=== Begin Enclosure ===

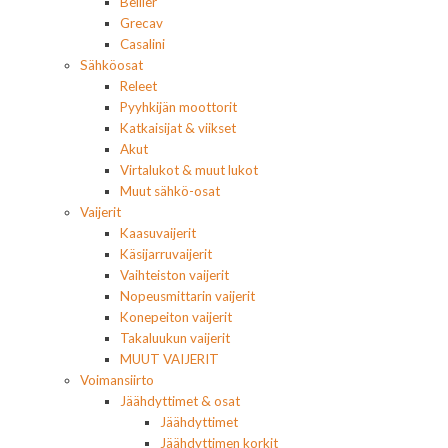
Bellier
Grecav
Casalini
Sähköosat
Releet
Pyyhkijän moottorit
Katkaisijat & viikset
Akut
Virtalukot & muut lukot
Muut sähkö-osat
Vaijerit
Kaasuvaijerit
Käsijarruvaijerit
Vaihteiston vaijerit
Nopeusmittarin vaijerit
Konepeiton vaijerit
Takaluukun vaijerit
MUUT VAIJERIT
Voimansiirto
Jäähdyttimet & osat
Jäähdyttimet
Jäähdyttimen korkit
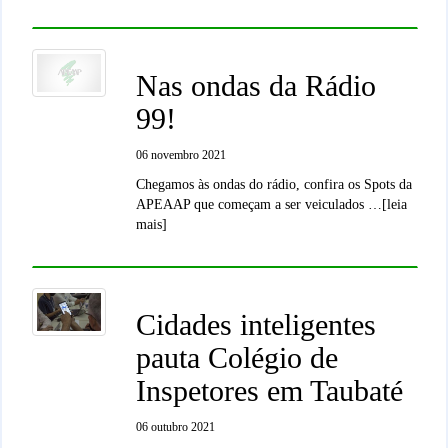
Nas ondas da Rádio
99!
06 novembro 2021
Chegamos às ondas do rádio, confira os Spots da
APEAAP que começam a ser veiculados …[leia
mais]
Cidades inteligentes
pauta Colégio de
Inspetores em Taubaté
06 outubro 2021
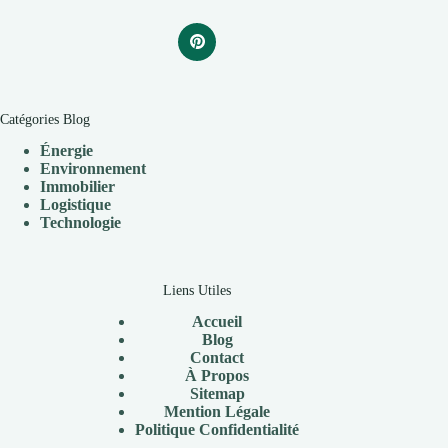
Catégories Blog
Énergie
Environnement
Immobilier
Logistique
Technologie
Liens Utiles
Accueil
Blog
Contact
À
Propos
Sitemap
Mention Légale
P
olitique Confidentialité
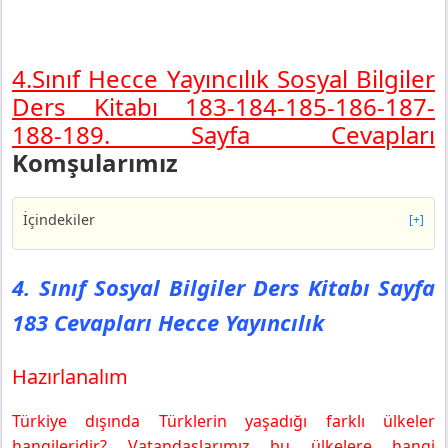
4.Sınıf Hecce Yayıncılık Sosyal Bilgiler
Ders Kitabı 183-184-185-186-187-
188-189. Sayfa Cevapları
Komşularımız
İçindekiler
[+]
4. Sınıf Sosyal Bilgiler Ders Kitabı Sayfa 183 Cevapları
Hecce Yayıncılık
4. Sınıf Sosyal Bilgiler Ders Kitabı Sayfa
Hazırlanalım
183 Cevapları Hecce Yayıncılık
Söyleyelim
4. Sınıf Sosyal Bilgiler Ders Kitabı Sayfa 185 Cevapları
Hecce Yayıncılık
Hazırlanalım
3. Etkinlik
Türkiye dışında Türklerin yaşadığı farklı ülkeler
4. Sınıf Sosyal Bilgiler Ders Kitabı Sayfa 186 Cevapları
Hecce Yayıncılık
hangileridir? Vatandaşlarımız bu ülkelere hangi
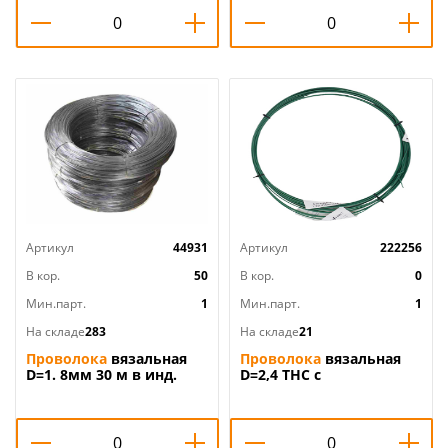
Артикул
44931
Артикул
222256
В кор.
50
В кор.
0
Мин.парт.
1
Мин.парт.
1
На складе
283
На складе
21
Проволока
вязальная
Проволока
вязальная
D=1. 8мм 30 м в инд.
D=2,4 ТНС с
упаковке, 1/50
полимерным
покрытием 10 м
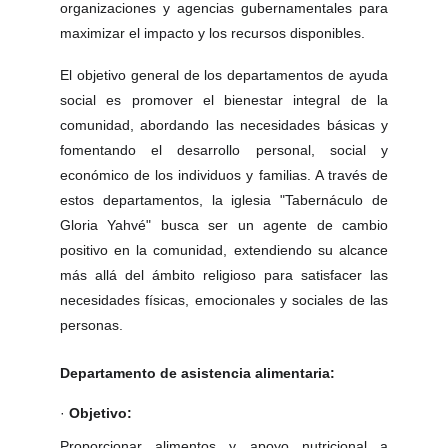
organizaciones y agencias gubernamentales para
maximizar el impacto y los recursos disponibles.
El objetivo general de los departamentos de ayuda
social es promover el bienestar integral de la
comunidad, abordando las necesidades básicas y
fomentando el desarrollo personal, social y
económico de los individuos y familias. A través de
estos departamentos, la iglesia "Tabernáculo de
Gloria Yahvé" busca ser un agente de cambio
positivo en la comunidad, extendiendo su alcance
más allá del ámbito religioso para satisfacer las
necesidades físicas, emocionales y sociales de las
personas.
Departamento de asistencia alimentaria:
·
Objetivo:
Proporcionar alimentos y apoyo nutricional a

=== End Enclosure ===

Take the lines above from the top of the records through the one with "fomentando el desarrollo personal, social y" and repeat them exactly, without any pictures.

Bellier
Grecav
Casalini
Sähköosat
Releet
Pyyhkijän moottorit
Katkaisijat & viikset
Akut
Virtalukot & muut lukot
Muut sähkö-osat
Vaijerit
Kaasuvaijerit
Käsijarruvaijerit
Vaihteiston vaijerit
Nopeusmittarin vaijerit
Konepeiton vaijerit
Takaluukun vaijerit
MUUT VAIJERIT
Voimansiirto
Jäähdyttimet & osat
Jäähdyttimet
Jäähdyttimen korkit
Nas ondas da Rádio
99!
06 novembro 2021
Chegamos às ondas do rádio, confira os Spots da
APEAAP que começam a ser veiculados …[leia
mais]
Cidades inteligentes
pauta Colégio de
Inspetores em Taubaté
06 outubro 2021
Catégories Blog
Énergie
Environnement
Immobilier
Logistique
Technologie
Liens Utiles
Accueil
Blog
Contact
À
Propos
Sitemap
Mention Légale
P
olitique Confidentialité
4.Sınıf Hecce Yayıncılık Sosyal Bilgiler
Ders Kitabı 183-184-185-186-187-
188-189. Sayfa Cevapları
Komşularımız
İçindekiler
[+]
4. Sınıf Sosyal Bilgiler Ders Kitabı Sayfa 183 Cevapları
Hecce Yayıncılık
4. Sınıf Sosyal Bilgiler Ders Kitabı Sayfa
Hazırlanalım
183 Cevapları Hecce Yayıncılık
Söyleyelim
4. Sınıf Sosyal Bilgiler Ders Kitabı Sayfa 185 Cevapları
Hecce Yayıncılık
Hazırlanalım
3. Etkinlik
Türkiye dışında Türklerin yaşadığı farklı ülkeler
4. Sınıf Sosyal Bilgiler Ders Kitabı Sayfa 186 Cevapları
Hecce Yayıncılık
hangileridir? Vatandaşlarımız bu ülkelere hangi
Артикул
44931
Артикул
222256
В кор.
50
В кор.
0
Мин.парт.
1
Мин.парт.
1
На складе
283
На складе
21
Проволока
вязальная
Проволока
вязальная
D=1. 8мм 30 м в инд.
D=2,4 ТНС с
упаковке, 1/50
полимерным
покрытием 10 м
organizaciones y agencias gubernamentales para
maximizar el impacto y los recursos disponibles.
El objetivo general de los departamentos de ayuda
social es promover el bienestar integral de la
comunidad, abordando las necesidades básicas y
fomentando el desarrollo personal, social y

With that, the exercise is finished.